Steve finds out fellow Olympians Thomas, Mark and Glen are just regular guys, are fun to be around and, oh yeah, are actual athletes.
Also complicating matters is Special Olympics worker Lynn Sheridan ("Grey's Anatomy's" Katherine Heigl) on whom Steve gets an inconvenient crush.
The Farrelly brothers, who have featured disabled actors in their movies without mocking them, labored over the script for years with Special Olympics executives, who have given the film a ringing endorsement, as has the National Down Syndrome Society.
But the script does feel labored over, the lines sounding approved by committee which they were. Or maybe it's the directing. The brothers handed the reins to second-time director Barry Blaustein, and one can't help thinking the Farrellys' razor-sharp eye could have made the material snap still harder.

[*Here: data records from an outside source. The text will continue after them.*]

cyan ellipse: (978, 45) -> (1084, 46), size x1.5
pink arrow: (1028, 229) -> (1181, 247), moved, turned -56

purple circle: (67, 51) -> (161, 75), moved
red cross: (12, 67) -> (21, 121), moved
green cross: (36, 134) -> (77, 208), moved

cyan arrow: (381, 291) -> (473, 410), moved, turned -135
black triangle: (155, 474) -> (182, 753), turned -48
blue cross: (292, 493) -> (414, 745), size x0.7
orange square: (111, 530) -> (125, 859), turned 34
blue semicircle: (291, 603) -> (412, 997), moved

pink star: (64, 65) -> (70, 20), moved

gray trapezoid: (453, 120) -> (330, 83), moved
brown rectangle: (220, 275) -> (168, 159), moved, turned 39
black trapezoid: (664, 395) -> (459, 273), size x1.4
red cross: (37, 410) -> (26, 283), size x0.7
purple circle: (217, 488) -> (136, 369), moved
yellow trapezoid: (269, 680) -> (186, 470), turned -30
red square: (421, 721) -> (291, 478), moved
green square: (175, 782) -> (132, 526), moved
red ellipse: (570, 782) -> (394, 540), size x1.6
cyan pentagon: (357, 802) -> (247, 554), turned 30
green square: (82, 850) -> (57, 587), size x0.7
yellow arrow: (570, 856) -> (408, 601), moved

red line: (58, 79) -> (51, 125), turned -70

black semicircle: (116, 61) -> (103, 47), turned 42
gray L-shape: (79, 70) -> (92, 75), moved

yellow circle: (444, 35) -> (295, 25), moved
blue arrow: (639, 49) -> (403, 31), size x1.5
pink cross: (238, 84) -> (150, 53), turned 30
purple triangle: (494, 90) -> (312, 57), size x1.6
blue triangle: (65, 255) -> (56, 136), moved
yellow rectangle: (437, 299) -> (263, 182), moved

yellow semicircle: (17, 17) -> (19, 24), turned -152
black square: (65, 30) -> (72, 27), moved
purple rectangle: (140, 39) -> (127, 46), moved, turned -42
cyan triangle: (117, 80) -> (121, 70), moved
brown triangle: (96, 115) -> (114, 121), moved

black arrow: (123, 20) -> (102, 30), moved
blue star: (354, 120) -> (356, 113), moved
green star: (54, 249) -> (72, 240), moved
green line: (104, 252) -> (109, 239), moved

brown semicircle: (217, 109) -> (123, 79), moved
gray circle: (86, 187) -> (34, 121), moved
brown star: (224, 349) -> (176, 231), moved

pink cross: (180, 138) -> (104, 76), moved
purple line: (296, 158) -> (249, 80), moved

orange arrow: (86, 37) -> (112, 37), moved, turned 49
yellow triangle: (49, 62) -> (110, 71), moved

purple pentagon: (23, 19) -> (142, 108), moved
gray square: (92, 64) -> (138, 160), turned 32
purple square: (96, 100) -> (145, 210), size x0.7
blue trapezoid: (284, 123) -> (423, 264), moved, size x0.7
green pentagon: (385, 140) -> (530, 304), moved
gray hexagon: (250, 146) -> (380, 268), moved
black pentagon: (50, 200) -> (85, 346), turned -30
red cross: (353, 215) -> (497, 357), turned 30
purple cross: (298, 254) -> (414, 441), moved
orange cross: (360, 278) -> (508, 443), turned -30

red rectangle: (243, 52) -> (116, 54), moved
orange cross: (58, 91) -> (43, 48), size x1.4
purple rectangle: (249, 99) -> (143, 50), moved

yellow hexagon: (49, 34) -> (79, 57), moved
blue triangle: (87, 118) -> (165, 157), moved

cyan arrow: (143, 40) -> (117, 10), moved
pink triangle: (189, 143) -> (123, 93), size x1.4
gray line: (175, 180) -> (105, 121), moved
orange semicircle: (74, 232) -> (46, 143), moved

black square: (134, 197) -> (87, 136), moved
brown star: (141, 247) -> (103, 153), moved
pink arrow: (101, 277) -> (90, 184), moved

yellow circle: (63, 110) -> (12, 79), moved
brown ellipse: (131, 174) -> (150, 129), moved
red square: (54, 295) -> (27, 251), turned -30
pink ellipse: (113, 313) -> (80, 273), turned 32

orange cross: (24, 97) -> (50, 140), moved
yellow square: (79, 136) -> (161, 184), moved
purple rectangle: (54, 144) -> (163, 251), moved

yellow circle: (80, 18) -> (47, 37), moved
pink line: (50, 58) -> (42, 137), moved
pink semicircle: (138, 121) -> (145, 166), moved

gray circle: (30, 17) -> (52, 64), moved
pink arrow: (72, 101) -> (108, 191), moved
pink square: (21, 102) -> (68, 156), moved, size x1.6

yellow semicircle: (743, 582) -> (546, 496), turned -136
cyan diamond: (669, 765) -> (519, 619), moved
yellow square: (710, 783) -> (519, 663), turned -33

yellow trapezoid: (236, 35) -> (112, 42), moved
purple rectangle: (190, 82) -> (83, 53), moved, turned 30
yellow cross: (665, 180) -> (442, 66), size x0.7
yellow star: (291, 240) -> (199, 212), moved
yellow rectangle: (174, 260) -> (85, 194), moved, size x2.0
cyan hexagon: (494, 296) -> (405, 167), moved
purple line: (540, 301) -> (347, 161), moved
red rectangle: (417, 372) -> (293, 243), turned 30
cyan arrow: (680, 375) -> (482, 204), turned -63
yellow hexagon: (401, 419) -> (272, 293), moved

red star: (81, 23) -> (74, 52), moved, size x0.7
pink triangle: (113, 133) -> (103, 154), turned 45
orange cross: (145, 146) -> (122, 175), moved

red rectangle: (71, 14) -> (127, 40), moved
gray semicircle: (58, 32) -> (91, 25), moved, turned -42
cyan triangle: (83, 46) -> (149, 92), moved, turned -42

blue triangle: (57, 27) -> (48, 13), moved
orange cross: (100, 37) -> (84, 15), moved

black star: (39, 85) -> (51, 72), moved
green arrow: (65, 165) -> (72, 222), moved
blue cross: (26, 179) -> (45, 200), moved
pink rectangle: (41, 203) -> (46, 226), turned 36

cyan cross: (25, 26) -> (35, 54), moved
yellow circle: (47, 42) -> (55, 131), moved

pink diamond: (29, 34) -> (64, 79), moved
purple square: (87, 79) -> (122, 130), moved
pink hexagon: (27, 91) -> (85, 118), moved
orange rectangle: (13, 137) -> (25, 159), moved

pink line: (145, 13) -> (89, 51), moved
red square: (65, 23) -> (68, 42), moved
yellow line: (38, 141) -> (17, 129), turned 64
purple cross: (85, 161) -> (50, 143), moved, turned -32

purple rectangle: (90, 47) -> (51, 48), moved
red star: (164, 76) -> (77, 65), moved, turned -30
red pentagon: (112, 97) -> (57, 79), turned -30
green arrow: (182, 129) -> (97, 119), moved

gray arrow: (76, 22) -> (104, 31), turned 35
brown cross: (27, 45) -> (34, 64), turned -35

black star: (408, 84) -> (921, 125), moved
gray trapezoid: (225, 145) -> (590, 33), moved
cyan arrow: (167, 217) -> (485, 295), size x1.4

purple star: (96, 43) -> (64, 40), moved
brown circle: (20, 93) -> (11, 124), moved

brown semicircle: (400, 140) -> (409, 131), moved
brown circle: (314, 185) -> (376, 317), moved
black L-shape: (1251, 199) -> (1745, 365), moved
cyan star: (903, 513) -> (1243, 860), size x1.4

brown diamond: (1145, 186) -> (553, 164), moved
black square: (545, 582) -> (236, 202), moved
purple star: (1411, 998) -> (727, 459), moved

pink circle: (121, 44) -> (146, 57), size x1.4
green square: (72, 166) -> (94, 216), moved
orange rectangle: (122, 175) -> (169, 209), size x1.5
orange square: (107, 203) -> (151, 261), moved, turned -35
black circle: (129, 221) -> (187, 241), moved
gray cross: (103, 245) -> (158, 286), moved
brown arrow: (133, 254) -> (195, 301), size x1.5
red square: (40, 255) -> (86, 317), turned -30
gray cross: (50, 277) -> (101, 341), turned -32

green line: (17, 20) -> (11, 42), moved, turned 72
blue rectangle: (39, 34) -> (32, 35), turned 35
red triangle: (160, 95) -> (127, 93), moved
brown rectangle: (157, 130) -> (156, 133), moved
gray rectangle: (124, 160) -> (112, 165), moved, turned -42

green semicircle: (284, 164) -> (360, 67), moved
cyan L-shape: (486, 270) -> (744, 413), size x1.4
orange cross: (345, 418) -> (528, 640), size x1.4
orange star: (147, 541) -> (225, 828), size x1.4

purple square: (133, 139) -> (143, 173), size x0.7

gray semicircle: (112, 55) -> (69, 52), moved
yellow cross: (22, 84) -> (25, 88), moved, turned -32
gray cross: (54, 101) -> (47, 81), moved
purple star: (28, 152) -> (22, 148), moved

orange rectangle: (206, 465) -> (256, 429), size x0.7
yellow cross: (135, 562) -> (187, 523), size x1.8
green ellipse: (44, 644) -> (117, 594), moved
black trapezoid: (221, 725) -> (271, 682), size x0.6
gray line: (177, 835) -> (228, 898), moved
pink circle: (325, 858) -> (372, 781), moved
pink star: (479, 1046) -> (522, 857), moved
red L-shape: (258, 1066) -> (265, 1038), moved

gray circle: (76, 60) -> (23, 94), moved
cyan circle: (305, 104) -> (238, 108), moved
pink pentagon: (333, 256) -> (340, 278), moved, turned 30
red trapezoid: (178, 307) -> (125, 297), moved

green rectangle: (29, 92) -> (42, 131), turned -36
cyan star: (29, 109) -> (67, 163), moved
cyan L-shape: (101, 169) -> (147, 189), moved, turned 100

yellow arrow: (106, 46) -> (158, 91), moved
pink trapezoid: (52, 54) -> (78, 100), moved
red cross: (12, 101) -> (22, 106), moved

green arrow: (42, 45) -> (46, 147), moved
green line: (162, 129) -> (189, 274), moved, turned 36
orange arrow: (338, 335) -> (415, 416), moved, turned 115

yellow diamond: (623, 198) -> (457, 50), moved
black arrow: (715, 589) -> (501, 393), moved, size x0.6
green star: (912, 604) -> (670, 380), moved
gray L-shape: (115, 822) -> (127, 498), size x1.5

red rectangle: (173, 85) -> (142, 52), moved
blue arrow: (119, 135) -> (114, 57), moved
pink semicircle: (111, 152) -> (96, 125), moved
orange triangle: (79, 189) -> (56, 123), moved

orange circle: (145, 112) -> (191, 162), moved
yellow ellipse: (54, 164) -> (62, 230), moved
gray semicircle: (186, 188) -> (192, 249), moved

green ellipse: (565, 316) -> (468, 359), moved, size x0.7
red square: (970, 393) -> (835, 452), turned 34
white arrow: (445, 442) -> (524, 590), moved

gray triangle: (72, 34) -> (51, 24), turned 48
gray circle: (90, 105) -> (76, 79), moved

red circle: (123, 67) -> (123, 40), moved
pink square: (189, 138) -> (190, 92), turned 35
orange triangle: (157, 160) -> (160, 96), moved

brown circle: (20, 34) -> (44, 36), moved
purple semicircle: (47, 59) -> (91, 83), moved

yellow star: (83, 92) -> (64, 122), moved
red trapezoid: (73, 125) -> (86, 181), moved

Knoxville's acting isn't getting any better, but he's still an inherent charmer and, as we know from "Jackass," can take a pratfall with the best of them. But it's fantastic to see two men with Down, athlete Eddie Barbanell and John Taylor, a veteran actor who appeared in "The Seventh Sign," with smaller roles. They could have handled bigger parts. Only Glen (Jed Reese) has lines that required drum-tight comic timing.
"The Ringer's" goal was to alter perceptions about people with mental disabilities. In one crucial way, the lead is brilliantly cast: If someone as cool as Johnny Knoxville enjoys spending time with mentally challenged people without pity, mockery or condescension, there's no reason the viewer can't.